Extracted page text data
= = = = =
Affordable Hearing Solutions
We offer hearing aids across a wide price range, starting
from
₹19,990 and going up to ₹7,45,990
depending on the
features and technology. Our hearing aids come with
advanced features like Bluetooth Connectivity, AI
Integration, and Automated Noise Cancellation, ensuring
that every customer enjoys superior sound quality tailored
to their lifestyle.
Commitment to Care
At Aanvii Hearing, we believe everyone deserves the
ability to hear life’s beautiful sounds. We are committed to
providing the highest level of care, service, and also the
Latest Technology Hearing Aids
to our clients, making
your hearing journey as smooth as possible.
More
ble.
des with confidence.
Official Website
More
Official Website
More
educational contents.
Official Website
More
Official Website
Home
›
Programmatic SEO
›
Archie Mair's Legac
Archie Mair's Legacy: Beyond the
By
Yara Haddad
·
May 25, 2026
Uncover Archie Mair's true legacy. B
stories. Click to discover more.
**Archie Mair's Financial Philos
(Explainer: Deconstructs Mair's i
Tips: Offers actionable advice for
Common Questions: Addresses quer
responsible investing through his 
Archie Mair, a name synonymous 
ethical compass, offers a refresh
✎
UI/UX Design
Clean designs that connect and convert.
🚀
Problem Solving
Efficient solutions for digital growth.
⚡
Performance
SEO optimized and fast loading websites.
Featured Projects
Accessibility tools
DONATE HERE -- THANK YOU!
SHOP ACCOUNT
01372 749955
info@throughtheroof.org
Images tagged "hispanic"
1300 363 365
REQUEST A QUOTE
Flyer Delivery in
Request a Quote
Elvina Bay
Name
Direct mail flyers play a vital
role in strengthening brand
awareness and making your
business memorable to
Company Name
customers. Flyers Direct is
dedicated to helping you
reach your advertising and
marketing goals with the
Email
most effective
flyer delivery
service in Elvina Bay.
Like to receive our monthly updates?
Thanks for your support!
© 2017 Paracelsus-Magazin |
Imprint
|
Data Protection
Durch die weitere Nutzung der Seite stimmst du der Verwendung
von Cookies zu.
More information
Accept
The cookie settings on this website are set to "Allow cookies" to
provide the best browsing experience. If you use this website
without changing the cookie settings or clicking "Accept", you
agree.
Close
= = = = =
YOUR INSTRUCTIONS: In your reply, restate every entry exactly.

RESPONSE TO THE TASK:
Affordable Hearing Solutions
We offer hearing aids across a wide price range, starting
from
₹19,990 and going up to ₹7,45,990
depending on the
features and technology. Our hearing aids come with
advanced features like Bluetooth Connectivity, AI
Integration, and Automated Noise Cancellation, ensuring
that every customer enjoys superior sound quality tailored
to their lifestyle.
Commitment to Care
At Aanvii Hearing, we believe everyone deserves the
ability to hear life’s beautiful sounds. We are committed to
providing the highest level of care, service, and also the
Latest Technology Hearing Aids
to our clients, making
your hearing journey as smooth as possible.
More
ble.
des with confidence.
Official Website
More
Official Website
More
educational contents.
Official Website
More
Official Website
Home
›
Programmatic SEO
›
Archie Mair's Legac
Archie Mair's Legacy: Beyond the
By
Yara Haddad
·
May 25, 2026
Uncover Archie Mair's true legacy. B
stories. Click to discover more.
**Archie Mair's Financial Philos
(Explainer: Deconstructs Mair's i
Tips: Offers actionable advice for
Common Questions: Addresses quer
responsible investing through his 
Archie Mair, a name synonymous 
ethical compass, offers a refresh
✎
UI/UX Design
Clean designs that connect and convert.
🚀
Problem Solving
Efficient solutions for digital growth.
⚡
Performance
SEO optimized and fast loading websites.
Featured Projects
Accessibility tools
DONATE HERE -- THANK YOU!
SHOP ACCOUNT
01372 749955
info@throughtheroof.org
Images tagged "hispanic"
1300 363 365
REQUEST A QUOTE
Flyer Delivery in
Request a Quote
Elvina Bay
Name
Direct mail flyers play a vital
role in strengthening brand
awareness and making your
business memorable to
Company Name
customers. Flyers Direct is
dedicated to helping you
reach your advertising and
marketing goals with the
Email
most effective
flyer delivery
service in Elvina Bay.
Like to receive our monthly updates?
Thanks for your support!
© 2017 Paracelsus-Magazin |
Imprint
|
Data Protection
Durch die weitere Nutzung der Seite stimmst du der Verwendung
von Cookies zu.
More information
Accept
The cookie settings on this website are set to "Allow cookies" to
provide the best browsing experience. If you use this website
without changing the cookie settings or clicking "Accept", you
agree.
Close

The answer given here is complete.